In the case of the GE loophole, how can a politician or a staffer honestly tell us that the money is not there to fund necessary programs or basic infrastructure as they simultaneously let billions of dollars walk away into offshore tax havens in the Grand Caymans? All the while, the rest of us are expected to work at a global corporation like Wal-Mart that advocates for depressed wages and encourages their associates to go on public assistance because they do not want to pay them a living wage. They have more pockets to line with those stinkin’ loopholes than I have in my entire wardrobe.

We need to put capital back in the hand of citizens, where it gets spent within our economy and will, in turn, grow our economy. There’s no legitimate reason why we should not enact such a tax like H.R. 1579 in the U.S. It has the potential to generate and infuse hundreds of BILLIONS of dollars into our economy that will give us the much needed funds to improve Kentucky and America as a whole. It also makes our financial systems more stable and less susceptible to the erratic trading that landed us into the economic meltdown that affected all of us in 2008.
I’m tired of hearing the same lies year in and year out.

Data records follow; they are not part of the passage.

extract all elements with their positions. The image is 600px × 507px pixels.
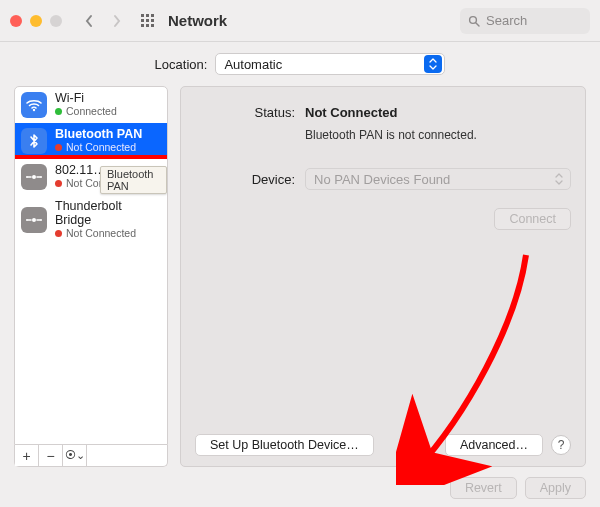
device-value: No PAN Devices Found — [314, 172, 450, 187]
svg-rect-2 — [151, 14, 154, 17]
zoom-window-button[interactable] — [50, 15, 62, 27]
services-sidebar: Wi-Fi Connected Bluetooth PAN Not Connec… — [14, 86, 168, 467]
status-dot-icon — [55, 180, 62, 187]
svg-rect-5 — [151, 19, 154, 22]
status-label: Status: — [195, 105, 295, 120]
svg-point-14 — [40, 176, 42, 178]
apply-button[interactable]: Apply — [525, 477, 586, 499]
back-button[interactable] — [78, 10, 100, 32]
window-footer: Revert Apply — [0, 467, 600, 499]
setup-bluetooth-button[interactable]: Set Up Bluetooth Device… — [195, 434, 374, 456]
service-thunderbolt-bridge[interactable]: Thunderbolt Bridge Not Connected — [15, 195, 167, 244]
device-label: Device: — [195, 172, 295, 187]
minimize-window-button[interactable] — [30, 15, 42, 27]
svg-point-12 — [32, 175, 36, 179]
svg-point-15 — [32, 218, 36, 222]
svg-point-11 — [33, 109, 35, 111]
status-value: Not Connected — [305, 105, 397, 120]
show-all-prefs-button[interactable] — [138, 11, 158, 31]
service-name: Bluetooth PAN — [55, 128, 142, 142]
svg-rect-7 — [146, 24, 149, 27]
svg-point-9 — [470, 16, 477, 23]
svg-rect-8 — [151, 24, 154, 27]
location-row: Location: Automatic — [0, 42, 600, 86]
svg-point-13 — [26, 176, 28, 178]
help-button[interactable]: ? — [551, 435, 571, 455]
services-list-toolbar: + − ⦿⌄ — [14, 445, 168, 467]
dropdown-stepper-icon — [552, 169, 566, 189]
status-dot-icon — [55, 108, 62, 115]
search-icon — [468, 15, 480, 27]
svg-rect-1 — [146, 14, 149, 17]
svg-point-17 — [40, 219, 42, 221]
svg-rect-3 — [141, 19, 144, 22]
nav-buttons — [78, 10, 128, 32]
location-dropdown[interactable]: Automatic — [215, 53, 445, 75]
service-name: Wi-Fi — [55, 92, 117, 106]
status-subtext: Bluetooth PAN is not connected. — [305, 128, 571, 142]
wifi-icon — [21, 92, 47, 118]
search-placeholder: Search — [486, 13, 527, 28]
remove-service-button[interactable]: − — [39, 445, 63, 466]
location-value: Automatic — [224, 57, 282, 72]
close-window-button[interactable] — [10, 15, 22, 27]
search-input[interactable]: Search — [460, 8, 590, 34]
location-label: Location: — [155, 57, 208, 72]
service-bluetooth-pan[interactable]: Bluetooth PAN Not Connected — [15, 123, 167, 159]
service-status: Connected — [55, 106, 117, 118]
dropdown-stepper-icon — [424, 55, 442, 73]
window-title: Network — [168, 12, 460, 29]
thunderbolt-icon — [21, 207, 47, 233]
forward-button[interactable] — [106, 10, 128, 32]
service-status: Not Connected — [55, 228, 161, 240]
add-service-button[interactable]: + — [15, 445, 39, 466]
service-status: Not Connected — [55, 142, 142, 154]
service-name: Thunderbolt Bridge — [55, 200, 161, 228]
service-actions-button[interactable]: ⦿⌄ — [63, 445, 87, 466]
svg-line-10 — [476, 23, 479, 26]
status-dot-icon — [55, 144, 62, 151]
generic-network-icon — [21, 164, 47, 190]
revert-button[interactable]: Revert — [450, 477, 517, 499]
service-wifi[interactable]: Wi-Fi Connected — [15, 87, 167, 123]
detail-panel: Status: Not Connected Bluetooth PAN is n… — [180, 86, 586, 467]
device-dropdown[interactable]: No PAN Devices Found — [305, 168, 571, 190]
svg-point-16 — [26, 219, 28, 221]
service-tooltip: Bluetooth PAN — [100, 166, 167, 194]
bluetooth-icon — [21, 128, 47, 154]
svg-rect-6 — [141, 24, 144, 27]
advanced-button[interactable]: Advanced… — [445, 434, 543, 456]
svg-rect-4 — [146, 19, 149, 22]
connect-button[interactable]: Connect — [494, 208, 571, 230]
window-controls — [10, 15, 62, 27]
services-list[interactable]: Wi-Fi Connected Bluetooth PAN Not Connec… — [14, 86, 168, 445]
svg-rect-0 — [141, 14, 144, 17]
titlebar: Network Search — [0, 0, 600, 42]
status-dot-icon — [55, 230, 62, 237]
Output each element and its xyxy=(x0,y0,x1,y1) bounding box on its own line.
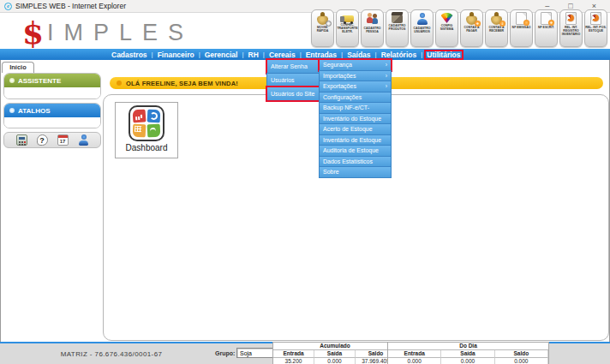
table-title: Acumulado xyxy=(273,343,397,350)
table-cell: 0.000 xyxy=(314,358,356,364)
dropdown-item-usuarios-do-site[interactable]: Usuários do Site xyxy=(266,87,320,101)
table-cell: 0.000 xyxy=(441,358,494,364)
toolbar-button-cadastro-pessoa[interactable]: CADASTRO PESSOA xyxy=(361,9,384,47)
submenu-item-auditoria-de-estoque[interactable]: Auditoria de Estoque xyxy=(319,145,392,157)
submenu-item-sobre[interactable]: Sobre xyxy=(319,166,392,178)
dollar-logo-glyph: $ xyxy=(22,15,44,51)
logo-text: IMPLES xyxy=(47,20,194,45)
money-bag-clock-icon xyxy=(317,15,328,25)
group-label: Grupo: xyxy=(215,350,235,356)
submenu-item-inventario-de-estoque[interactable]: Inventário de Estoque xyxy=(319,134,392,146)
atalhos-panel-header[interactable]: ATALHOS xyxy=(4,104,100,117)
table-cell: 0.000 xyxy=(495,358,548,364)
bullet-icon xyxy=(9,108,15,113)
menu-utilitarios[interactable]: Utilitários xyxy=(425,51,462,59)
column-header: Entrada xyxy=(388,350,441,358)
tab-inicio[interactable]: Início xyxy=(2,62,34,73)
user-icon xyxy=(416,12,429,26)
submenu-item-acerto-de-estoque[interactable]: Acerto de Estoque xyxy=(319,123,392,135)
dashboard-shortcut[interactable]: Dashboard xyxy=(115,102,178,158)
menu-rh[interactable]: RH xyxy=(247,51,260,59)
dropdown-item-usuarios[interactable]: Usuários xyxy=(266,73,320,87)
dropdown-item-alterar-senha[interactable]: Alterar Senha xyxy=(266,59,320,74)
menu-cereais[interactable]: Cereais xyxy=(267,51,297,59)
submenu-item-seguranca[interactable]: Segurança › xyxy=(319,59,392,71)
utilitarios-dropdown: Alterar Senha Usuários Usuários do Site xyxy=(266,60,320,101)
utilitarios-submenu: Segurança › Importações › Exportações › … xyxy=(319,60,392,178)
submenu-item-configuracoes[interactable]: Configurações xyxy=(319,92,392,104)
menu-saidas[interactable]: Saídas xyxy=(345,51,372,59)
toolbar-button-rel-pos-estoque[interactable]: REL. INT. POS. ESTOQUE xyxy=(584,9,607,47)
profile-icon[interactable] xyxy=(78,134,89,146)
document-plus-icon xyxy=(541,12,552,25)
toolbar-button-cadastro-usuarios[interactable]: CADASTRO USUÁRIOS xyxy=(410,9,434,47)
toolbar-button-rel-registro-inventario[interactable]: REL. INT. REGISTRO INVENTÁRIO xyxy=(559,9,583,47)
quick-access-toolbar: MOVIM. RÁPIDA CONHEC. TRANSPORTE ELETR. … xyxy=(311,9,607,47)
assistente-panel: ASSISTENTE xyxy=(3,73,101,99)
calendar-icon[interactable]: 17 xyxy=(57,134,69,146)
column-header: Saída xyxy=(441,350,494,358)
menu-financeiro[interactable]: Financeiro xyxy=(156,51,196,59)
simples-logo: $IMPLES xyxy=(22,15,194,51)
toolbar-button-contas-a-receber[interactable]: CONTAS A RECEBER xyxy=(485,9,508,47)
status-bar: MATRIZ - 76.676.436/0001-67 Grupo: Soja … xyxy=(0,343,610,364)
palette-icon xyxy=(441,13,453,23)
truck-icon xyxy=(342,15,354,22)
package-icon xyxy=(392,15,403,23)
table-cell: 35.200 xyxy=(273,358,314,364)
group-select-value: Soja xyxy=(240,350,252,356)
calculator-icon[interactable] xyxy=(16,134,27,146)
company-info: MATRIZ - 76.676.436/0001-67 xyxy=(34,350,188,358)
money-bag-plus-icon xyxy=(466,15,477,25)
menu-relatorios[interactable]: Relatórios xyxy=(380,51,419,59)
toolbar-button-cadastro-produtos[interactable]: CADASTRO PRODUTOS xyxy=(386,9,409,47)
pie-report-icon xyxy=(565,12,577,25)
table-title: Do Dia xyxy=(388,343,548,350)
submenu-item-exportacoes[interactable]: Exportações › xyxy=(319,81,392,92)
submenu-arrow-icon: › xyxy=(386,81,387,92)
dashboard-icon xyxy=(129,105,164,141)
submenu-arrow-icon: › xyxy=(386,60,387,70)
submenu-item-dados-estatisticos[interactable]: Dados Estatísticos xyxy=(319,156,392,168)
atalhos-panel-body xyxy=(4,117,100,128)
toolbar-button-conhec-transporte[interactable]: CONHEC. TRANSPORTE ELETR. xyxy=(336,9,359,47)
assistente-panel-header[interactable]: ASSISTENTE xyxy=(4,74,100,87)
menu-entradas[interactable]: Entradas xyxy=(304,51,338,59)
submenu-item-inventario-do-estoque[interactable]: Inventário do Estoque xyxy=(319,113,392,125)
bullet-icon xyxy=(9,78,15,83)
toolbar-button-config-sistema[interactable]: CONFIG SISTEMA xyxy=(435,9,458,47)
assistente-panel-body xyxy=(4,87,100,98)
menu-gerencial[interactable]: Gerencial xyxy=(203,51,240,59)
column-header: Entrada xyxy=(273,350,314,358)
submenu-arrow-icon: › xyxy=(386,71,387,81)
welcome-text: OLÁ FREELINE, SEJA BEM VINDA! xyxy=(126,80,238,87)
internet-explorer-icon: e xyxy=(4,3,12,10)
toolbar-button-contas-a-pagar[interactable]: CONTAS A PAGAR xyxy=(460,9,483,47)
do-dia-table: Do Dia Entrada Saída Saldo 0.000 0.000 0… xyxy=(387,342,549,364)
people-icon xyxy=(366,12,380,26)
header: $IMPLES MOVIM. RÁPIDA CONHEC. TRANSPORTE… xyxy=(0,13,610,49)
acumulado-table: Acumulado Entrada Saída Saldo 35.200 0.0… xyxy=(272,342,398,364)
sidebar: ASSISTENTE ATALHOS 17 xyxy=(3,73,101,148)
document-icon xyxy=(516,12,527,25)
help-icon[interactable] xyxy=(37,134,48,146)
toolbar-button-nf-emissao[interactable]: NF EMISSÃO xyxy=(510,9,533,47)
menu-cadastros[interactable]: Cadastros xyxy=(110,51,149,59)
toolbar-button-movim-rapida[interactable]: MOVIM. RÁPIDA xyxy=(311,9,334,47)
app-window: e SIMPLES WEB - Internet Explorer – □ × … xyxy=(0,0,610,364)
toolbar-button-nf-escrit[interactable]: NF ESCRIT. xyxy=(535,9,558,47)
window-title: SIMPLES WEB - Internet Explorer xyxy=(15,2,126,10)
table-cell: 0.000 xyxy=(388,358,441,364)
dashboard-label: Dashboard xyxy=(116,143,177,152)
column-header: Saldo xyxy=(495,350,548,358)
submenu-item-backup-nfe[interactable]: Backup NF-e/CT-e/MDF-e xyxy=(319,102,392,114)
column-header: Saída xyxy=(314,350,356,358)
money-bag-down-icon xyxy=(491,15,502,25)
pie-report-icon xyxy=(590,12,601,25)
sidebar-icon-bar: 17 xyxy=(3,132,101,148)
submenu-item-importacoes[interactable]: Importações › xyxy=(319,70,392,82)
atalhos-panel: ATALHOS xyxy=(3,103,101,128)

The fact is, our representatives are failing to do their jobs when they don’t support good policy that uplifts us all. 



The Long View: Chess, Not Checkers



My overall take away from this trip is the reassurance that there are SO many people, across the country and from all kinds of backgrounds, that care SO much and DO make substantial and effectual change in a wide variety of areas. And sometimes that’s enough; to just know that you and/or your organization are not alone in the fight for justice.
Sometimes that’s enough in the face of bad laws being enacted or preserved, or seeing first hand how corporate corruption is real and stealing billions from our country. Sometimes that's enough when meeting with legislative staff or a legislator themselves, who is supposed to represent you and your state yet they make it all too clear that they have a fundamental disregard for doing their part, and their job, to ensure a better quality of life for all whom reside here.

Knowing you aren’t alone in all of that? Sometimes that’s enough. We all know how important what we are fighting for truly is. So when these issues are not reflected in the priorities of those who are power, it kills a tiny part of you. But seeing all those Rising Voices conference folks there, and all the women from NDWA, 1,000+ strong. I was blown away from the energy of it all.
I’m confident that we’ll win in the end. At the opening plenary for the NPA portion of the summit, we learned of NPA Director George Goehl’s vision of “moving from checkers to chess.” We in the movement must organize and plan for the long haul. In the meantime, we’ll hold our lawmakers accountable, we’ll educate and empower voters to build a healthier democracy, and we’ll encourage better, more competent, more progressive, and more compassionate leaders.

That weekend in April, Greg, Beth, and I represented an 8,000+ group of Kentuckians and met others who were doing the same for their state or national organizations. We connected and we saw we were not alone. Sometimes that’s enough. Sometimes IT HAS to be enough. 

Join KFTC, National People's Action, or National Domestic Workers Alliance. We will not give in. The only way to go is for justice so we’ll go again, no matter how many tries it takes. Forever we go again until we win.